A high-tech ultraviolet disinfection system was installed at Poche Beach in Dana Point a few years ago, and while it cleans most of the run-off that flows into the ocean, it doesn’t help with the green-tinted, slimy pool filled with bacteria that sits at the beach’s entrance.
Could micro magnets solve Poche’s pollution puzzle?
A forum last week brought city and county officials, local residents, water quality advocates and scientists together to discuss a new technology that could help make Poche – long regarded as one of the most polluted areas along Orange County’s coastline – pristine for beachgoers.
The meeting was spearheaded by Global Environmental Legacy Foundation, founded by San Clemente resident Brett Danson.
Danson came across a video showing Adam Stein, founder of Pasadena-based Advantageous Systems, gulping down a cup of water previously filled with E. coli, before it was treated with the magnetic particle technology seconds earlier.

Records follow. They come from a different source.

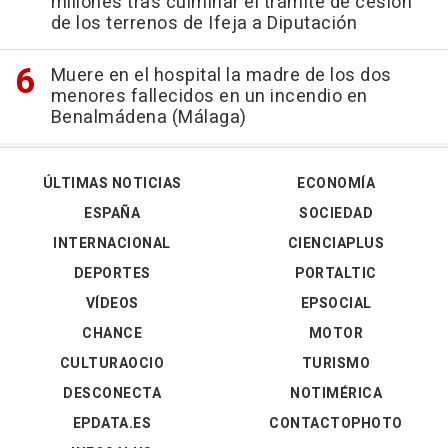
millones tras culminar el trámite de cesión
de los terrenos de Ifeja a Diputación
Muere en el hospital la madre de los dos
menores fallecidos en un incendio en
Benalmádena (Málaga)
ÚLTIMAS NOTICIAS
ECONOMÍA
ESPAÑA
SOCIEDAD
INTERNACIONAL
CIENCIAPLUS
DEPORTES
PORTALTIC
VÍDEOS
EPSOCIAL
CHANCE
MOTOR
CULTURAOCIO
TURISMO
DESCONECTA
NOTIMÉRICA
EPDATA.ES
CONTACTOPHOTO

While Stein didn’t slurp contaminated water at the Poche presentation, he did show how a jug of dirty run-off water pulled through the magnetic purification system cleaned the water of bacteria bits.
“We’re actually removing things in the water,” he said, explaining how the bacteria binds with the magnet.
The magnets can be set to bind and target specific bacteria. Once all the magnets and bacteria are attracted to one area, they can be put into a bio-waste.
Poche Beach has been off Heal the Bay’s Beach Bummer list for the past few years, based on samples taken in the ocean showing that the UV filtration system, combined with shooing off birds so they don’t leave behind feces, seems to be working offshore.
But continued frustration lays with a stagnant pool.
“There has been some improvements, but there’s still some problems there,” said Rick Wilson, senior staff scientist at San Clemente-based Surfrider Foundation.
Recent testing shows that a “novel, unusual” bacteria, Pseudomonas aeruginosa, was found in the pond. It’s not the expected bacteria the county and other agencies normally test for.
“When I saw the results of the testing, I didn’t know what it meant, there’s no standard for that bacteria,” Wilson said. “When I started reading up on it, it’s somewhat concerning. While it causes skin infections, it has been known to cause more serious problems. It adds some urgency to addressing the pollution problems.”
A new study from the Center for Infectious Disease Research and Policy said the bacteria is extremely drug resistant, and can cause serious respiratory issues, especially among youth. It can lead to a variety of infections, from minor skin and ear problems to more serious blood, urine, and respiratory infections, the report shows.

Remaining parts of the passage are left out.